事業概要:スペイン語圏有数の情報通信企業

Telefonica社は、1924年設立の固定電話および携帯電話サービスを提供する情報通信企業で、スペインに拠点を置いています。情報通信技術に基づく革新的なサービスを提供し、人々の生活や事業のパフォーマンスを向上させることをミッションとしています。

現在は24か国で事業を展開しており、スペイン語・ポルトガル語圏をターゲットに顧客総数は3億人以上に登ります。従業員数はおよそ1万人を超え、スペイン証券取引所と、ロンドン、ニューヨーク、リマ、ブエイノスアイレスの市場に上場しています。

Telefonica社は、2018年にFAO(国連食糧農業機関)とのパートナーシップの枠組みの中で、農業分野におけるイノベーション、デジタル化、データ分析技術を主導しており、農業と食糧の安全保障、栄養のある食事の促進に取り組んでいます。

Youtube動画:https://youtu.be/H-HVsho2J_M

情報通信技術とビッグデータを利用した精密農業技術の開発では、GPSや正確な作物データに基づいて最適な動きをするドローンなどを採用し、データ収集と分析を通じて、灌漑用水、肥料、農薬などの資源を最適化、コスト削減、農作物の品質向上、また環境にやさしい農業を促進しています。
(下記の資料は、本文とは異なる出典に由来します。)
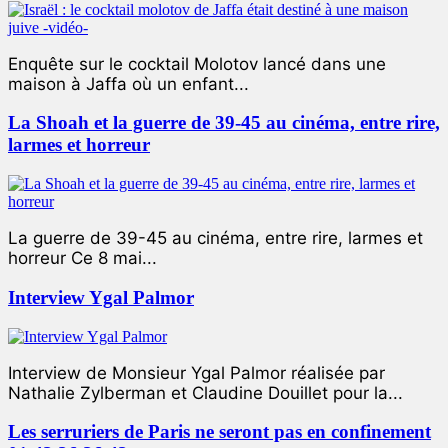
Enquête sur le cocktail Molotov lancé dans une
maison à Jaffa où un enfant...
La Shoah et la guerre de 39-45 au cinéma, entre rire,
larmes et horreur
La guerre de 39-45 au cinéma, entre rire, larmes et
horreur Ce 8 mai...
Interview Ygal Palmor
Interview de Monsieur Ygal Palmor réalisée par
Nathalie Zylberman et Claudine Douillet pour la...
Les serruriers de Paris ne seront pas en confinement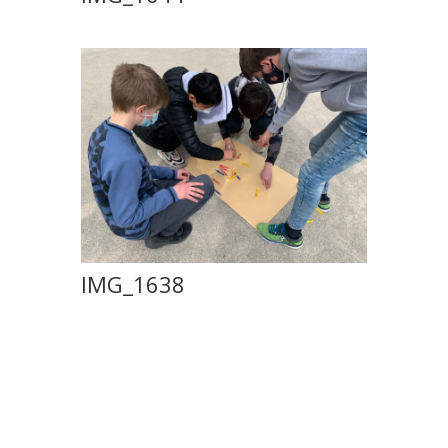
IMG_1638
ビジネスモデル:FAO(国際連合食糧農業機関)とのパートナーシッププロジェクト

Telefonica社は2018年よりFAO(国際連合食糧農業機関)とのパートナーシップを通じて、気候変動に強い農業に向けたプロジェクト「SMART AGRO 4.0」を行っています。

コロンビア、エルサルバドル、ペルーといった南米の小規模農家は、雨水による農業に依存しており、気候変動に弱く安定的な作物の育成が難しい現実があります。そのための技術的、財政的支援が不足しており、当プロジェクト内でTelefonica社の技術により革新的な灌漑用水管理技術の開発が行われています。土壌条件を作物の成長に最適な状態に近づけ、生産を安定させ、気候変動の悪影響を緩和することを目的としています。

テクノロジー:スマート灌漑、ドローンによる農場モニタリング

Telefonica社がパートナーシップにおいて主導的に進めている事業の中の一つとして、スマート農業技術に基づく水利用の効率化を図っています。作物にセンサーを設置することで土壌水分、灌漑、畑の水消費量を検出し、その情報をスマホやタブレット経由でクラウド対応プラットフォームに送信します。利用者は農場に関する正確な情報と天気予報など外部環境に合わせて、灌漑推奨アラートを受け取ります。

また、ドローン技術を用いた農場モニタリングも行っています。農作物の育成状況の監視、肥料の管理、灌漑、農作物の健康状態などを、ドローンを使ってモニタリングすることで、タイムリーかつ効率の良い土地の監視や、農場管理の自動化、コスト削減が可能になります。

今後の計画

世界有数の情報通信企業として、IoT、データ分析、情報通信分野の経験を生かしながら、国連の持続可能な開発目標(SDGs)に向けた取り組みを今後も続けていく方針です。

コメント

国連とのパートナーシップにより、技術投資の行き届きにくい地域での取り組みを行うことは、今後の技術普及への大きなきっかけになると考えられます。知見とネットワークを生かしたスマート農業技術のさらなる開発が期待されます。